The International Court of Justice (ICJ) has made a name for itself as various governments across the world resort to it to rule on inter-state disagreements. There are certainly valid criticisms about how the ICJ, the chief judicial body of the United Nations, operates, particularly as African governments have accused it of imposing Eurocentric international law. Some of its rulings on controversial cases have even been denounced as ‘step[s] backwards’.

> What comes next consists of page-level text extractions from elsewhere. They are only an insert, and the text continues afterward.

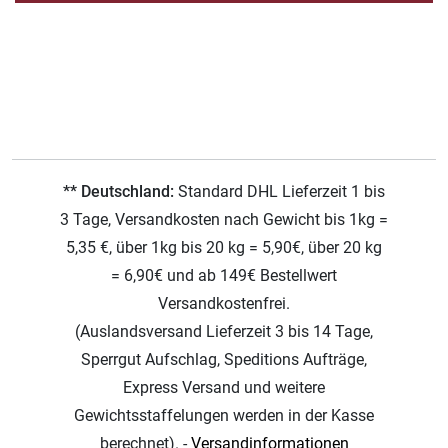
** Deutschland:
Standard DHL Lieferzeit 1 bis
3 Tage, Versandkosten nach Gewicht bis 1kg =
5,35 €, über 1kg bis 20 kg = 5,90€, über 20 kg
= 6,90€ und ab 149€ Bestellwert
Versandkostenfrei.
(Auslandsversand Lieferzeit 3 bis 14 Tage,
Sperrgut Aufschlag, Speditions Aufträge,
Express Versand und weitere
Gewichtsstaffelungen werden in der Kasse
berechnet). -
Versandinformationen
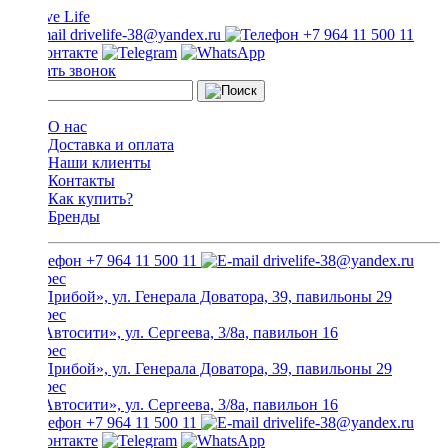
drivelife-38@yandex.ru
+7 964 11 500 11
Заказать звонок
О нас
Доставка и оплата
Наши клиенты
Контакты
Как купить?
Бренды
+7 964 11 500 11
drivelife-38@yandex.ru
ТЦ «Прибой», ул. Генерала Доватора, 39, павильоны 29
ТЦ «Автосити», ул. Сергеева, 3/8а, павильон 16
ТЦ «Прибой», ул. Генерала Доватора, 39, павильоны 29
ТЦ «Автосити», ул. Сергеева, 3/8а, павильон 16
+7 964 11 500 11
drivelife-38@yandex.ru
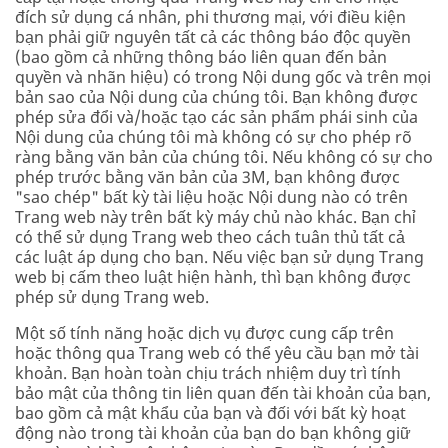
đích sử dụng cá nhân, phi thương mại, với điều kiện
bạn phải giữ nguyên tất cả các thông báo độc quyền
(bao gồm cả những thông báo liên quan đến bản
quyền và nhãn hiệu) có trong Nội dung gốc và trên mọi
bản sao của Nội dung của chúng tôi. Bạn không được
phép sửa đổi và/hoặc tạo các sản phẩm phái sinh của
Nội dung của chúng tôi mà không có sự cho phép rõ
ràng bằng văn bản của chúng tôi. Nếu không có sự cho
phép trước bằng văn bản của 3M, bạn không được
"sao chép" bất kỳ tài liệu hoặc Nội dung nào có trên
Trang web này trên bất kỳ máy chủ nào khác. Bạn chỉ
có thể sử dụng Trang web theo cách tuân thủ tất cả
các luật áp dụng cho bạn. Nếu việc bạn sử dụng Trang
web bị cấm theo luật hiện hành, thì bạn không được
phép sử dụng Trang web.
Một số tính năng hoặc dịch vụ được cung cấp trên
hoặc thông qua Trang web có thể yêu cầu bạn mở tài
khoản. Bạn hoàn toàn chịu trách nhiệm duy trì tính
bảo mật của thông tin liên quan đến tài khoản của bạn,
bao gồm cả mật khẩu của bạn và đối với bất kỳ hoạt
động nào trong tài khoản của bạn do bạn không giữ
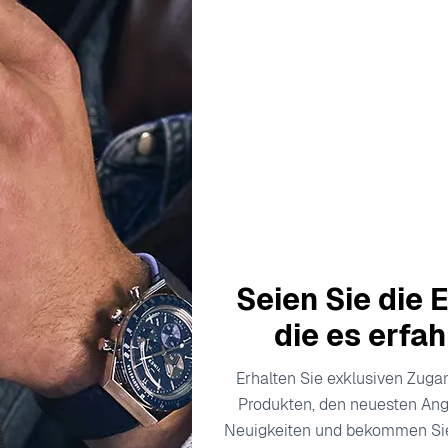
Description
Produktdaten
Versandkosten
Seien Sie die E
raditionelles Handwerk mit modernem Design, um exquisite Sc
e Artisans zu beschäftigen, die jedes Stück zum Leben erweck
die es erfa
e Schaffung schöner Zierden spiegelt sich in jeder Kollektio
lia feiert die Schönheit der Weiblichkeit durch Schmuck, der n
Erhalten Sie exklusiven Zug
Produkten, den neuesten An
 und elegant zu fühlen. Von klassischen Silhouetten bis hin 
Neuigkeiten und bekommen S
 und Kühnheit, was sie zur perfekten Ergänzung jeder Schmuc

Despite these criticisms, Latin American governments have regularly turned to ICJ rulings on border disputes and other inter-state disagreements. Over the past decades, the Court has ruled on numerous cases between Latin American states and enjoys a positive record so far in this region, given the generally peaceful compliance of Latin American states to the Court’s rulings. Nevertheless, the complexity of one particular case, ‘Obligation to Negotiate Access to the Pacific Ocean’, a historically-charged territorial dispute between Bolivia and Chile, may prove to challenge the credibility of the ICJ in Latin America in the near future.
The ICJ in Latin America
Since commencing its operations in 1946, after the 1945 San Francisco Conference and the dissolution of the Permanent Court of International Justice, the ICJ has had an important and constant role in Latin American geopolitical affairs. For example, the ICJ’s first case in the region was Colombia v. Peru in 1949 regarding the interpretation of an asylum treaty. Honduras and Nicaragua similarly turned to the Court in 1958 after the latter claimed that the Arbitral Award that delineates the borders between the two countries, made by the King of Spain in 1906, was not binding. Ultimately, Nicaragua lost the case, as judges voted 14 to 1 in favor of Honduras.In other words, the ICJ has ruled not solely on cases relating to territorial disputes, but also diplomatic disagreements.
In the 21st century, the Court has been actively involved in border disputes. For example, The ICJ has passed rulings on cases between Costa Rica and Nicaragua over navigational rights in 2009; Argentina and Uruguay over a pulp mill in the Uruguay River in 2010;Colombia and Nicaragua over a territorial and maritime dispute in 2012; a maritime dispute between Chile and Peru in 2014; and a ping-ponged dispute between Costa Rica and Nicaragua over both the rights to wetlands on the River San Juan, and the construction of a road along the San Juan River in 2015. Most recently, in March 2016, the court passed a new judgment over the delimitation of the continental shelf between Colombia and Nicaragua (a follow up of the aforementioned ruling).
At the time of this writing, March 2017, out of the Court’s 14 pending cases, seven involve Latin American states: three cases between Costa Rica and Nicaragua; two involving Nicaragua and Colombia; and two between Bolivia and Chile.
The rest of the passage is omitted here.